In feite betekent routering voor contactoverschotten voor een agent die net beschikbaar is geworden, het selecteren van één contact dat:

  • Van hetzelfde mediatype is als de agent beschikbaar is
  • Geparkeerd is in een van de wachtrijen waaraan deze agent is gekoppeld
  • Voor de vaardigheidsvereisten (indien van toepassing) door deze agent
  • Geparkeerd is in een wachtrij waarvan de rang hoger is dan andere wachtrijen zoals geconfigureerd in het team van de agent.
  • De hoogste prioriteit heeft van alle dergelijke contacten
  • Is het oudste wachtende contact tussen contacten met dezelfde prioriteit

In het bovenstaande voorbeeld, dat een scenario voor een overschot op contacten illustreert, heeft agent A1 zich aangemeld bij TEAM 1 en is beschikbaar geworden voor het afhandelen van contacten op meerdere mediatypen.
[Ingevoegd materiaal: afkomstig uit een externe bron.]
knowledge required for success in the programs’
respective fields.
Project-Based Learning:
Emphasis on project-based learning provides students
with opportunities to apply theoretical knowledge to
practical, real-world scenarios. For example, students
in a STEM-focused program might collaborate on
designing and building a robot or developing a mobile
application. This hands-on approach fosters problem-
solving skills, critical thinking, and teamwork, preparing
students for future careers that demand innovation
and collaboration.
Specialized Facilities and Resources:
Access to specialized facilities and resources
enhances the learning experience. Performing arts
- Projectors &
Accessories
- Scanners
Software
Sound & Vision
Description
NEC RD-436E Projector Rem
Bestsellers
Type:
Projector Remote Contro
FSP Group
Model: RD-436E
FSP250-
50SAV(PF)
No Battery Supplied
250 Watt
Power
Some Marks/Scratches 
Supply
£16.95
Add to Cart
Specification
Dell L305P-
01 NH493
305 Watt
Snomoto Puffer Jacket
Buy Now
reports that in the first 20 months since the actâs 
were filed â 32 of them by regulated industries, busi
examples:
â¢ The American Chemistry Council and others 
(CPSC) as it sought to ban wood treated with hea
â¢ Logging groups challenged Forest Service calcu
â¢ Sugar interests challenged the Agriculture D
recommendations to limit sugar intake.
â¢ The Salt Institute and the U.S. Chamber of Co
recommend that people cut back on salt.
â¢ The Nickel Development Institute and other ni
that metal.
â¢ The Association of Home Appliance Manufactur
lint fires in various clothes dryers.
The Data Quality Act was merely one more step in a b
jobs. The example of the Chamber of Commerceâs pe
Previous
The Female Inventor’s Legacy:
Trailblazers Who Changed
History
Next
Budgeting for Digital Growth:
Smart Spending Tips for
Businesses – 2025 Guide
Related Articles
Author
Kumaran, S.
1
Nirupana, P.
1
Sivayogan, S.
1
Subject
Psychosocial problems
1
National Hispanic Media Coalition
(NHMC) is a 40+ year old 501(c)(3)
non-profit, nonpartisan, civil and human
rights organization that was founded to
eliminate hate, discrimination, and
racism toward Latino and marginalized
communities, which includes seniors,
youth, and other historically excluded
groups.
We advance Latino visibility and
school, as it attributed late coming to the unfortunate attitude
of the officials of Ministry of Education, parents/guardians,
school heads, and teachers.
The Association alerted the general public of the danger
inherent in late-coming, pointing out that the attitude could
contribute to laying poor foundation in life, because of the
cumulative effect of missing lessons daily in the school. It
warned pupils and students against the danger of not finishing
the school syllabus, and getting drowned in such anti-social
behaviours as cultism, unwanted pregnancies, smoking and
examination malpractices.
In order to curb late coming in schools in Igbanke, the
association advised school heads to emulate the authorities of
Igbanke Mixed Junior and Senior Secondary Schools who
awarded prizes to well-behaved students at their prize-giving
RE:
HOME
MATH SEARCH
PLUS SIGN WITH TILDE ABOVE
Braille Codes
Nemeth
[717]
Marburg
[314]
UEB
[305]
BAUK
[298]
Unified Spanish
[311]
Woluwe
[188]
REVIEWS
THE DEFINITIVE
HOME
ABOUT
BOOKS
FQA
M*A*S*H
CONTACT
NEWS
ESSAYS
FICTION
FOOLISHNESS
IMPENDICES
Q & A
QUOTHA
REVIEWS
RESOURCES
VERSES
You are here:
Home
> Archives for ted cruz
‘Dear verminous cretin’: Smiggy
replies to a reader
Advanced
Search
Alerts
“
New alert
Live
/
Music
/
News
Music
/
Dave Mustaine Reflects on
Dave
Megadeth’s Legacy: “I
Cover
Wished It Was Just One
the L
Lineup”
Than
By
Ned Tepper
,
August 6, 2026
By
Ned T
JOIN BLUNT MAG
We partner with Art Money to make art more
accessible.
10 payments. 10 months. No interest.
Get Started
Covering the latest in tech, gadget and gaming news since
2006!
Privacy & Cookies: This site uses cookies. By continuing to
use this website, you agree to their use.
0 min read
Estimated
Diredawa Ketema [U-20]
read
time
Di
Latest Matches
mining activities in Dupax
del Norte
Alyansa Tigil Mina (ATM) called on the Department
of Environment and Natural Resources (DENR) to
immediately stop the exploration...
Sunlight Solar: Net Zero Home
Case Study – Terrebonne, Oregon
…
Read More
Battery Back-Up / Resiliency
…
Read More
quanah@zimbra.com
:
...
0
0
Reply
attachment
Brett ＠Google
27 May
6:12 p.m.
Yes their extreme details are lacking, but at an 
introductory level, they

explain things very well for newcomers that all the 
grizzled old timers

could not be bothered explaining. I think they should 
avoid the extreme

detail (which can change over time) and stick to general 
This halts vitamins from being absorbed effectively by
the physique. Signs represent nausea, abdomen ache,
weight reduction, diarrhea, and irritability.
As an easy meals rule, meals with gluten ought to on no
A1 is gekoppeld aan 3 wachtrijen - Q1, Q2 en Q3. TEAM 1 heeft ook de wachtrijrangorde gedefinieerd waarbij Q1 de hoogste rang krijgt en vervolgens Q2 en Q3 respectievelijk.

Er zijn al contacten geparkeerd in al deze wachtrijen, waarbij de vaardigheidsvereisten en prioriteit voor elk contact zijn gedefinieerd.

Het scenario voor het contactoverschot werkt nu als volgt:

  • Van alle geparkeerde contacten in deze wachtrijen kunnen slechts 4 contacten worden gerouteerd naar A1–C2 , C7 (van WACHTRIJ 2) enC3,C8 (uit WACHTRIJ 3).

    Alleen de vaardigheden van A1 voldoen volledig aan de vaardigheidsvereistenvan deze 4 contacten.

  • Van deze 4 contacten wordt voorrang gegeven aan contacten uit WACHTRIJ 2 (dat wil doen C2, C7), omdat WACHTRIJ 2 de hogere wachtrijrang heeft.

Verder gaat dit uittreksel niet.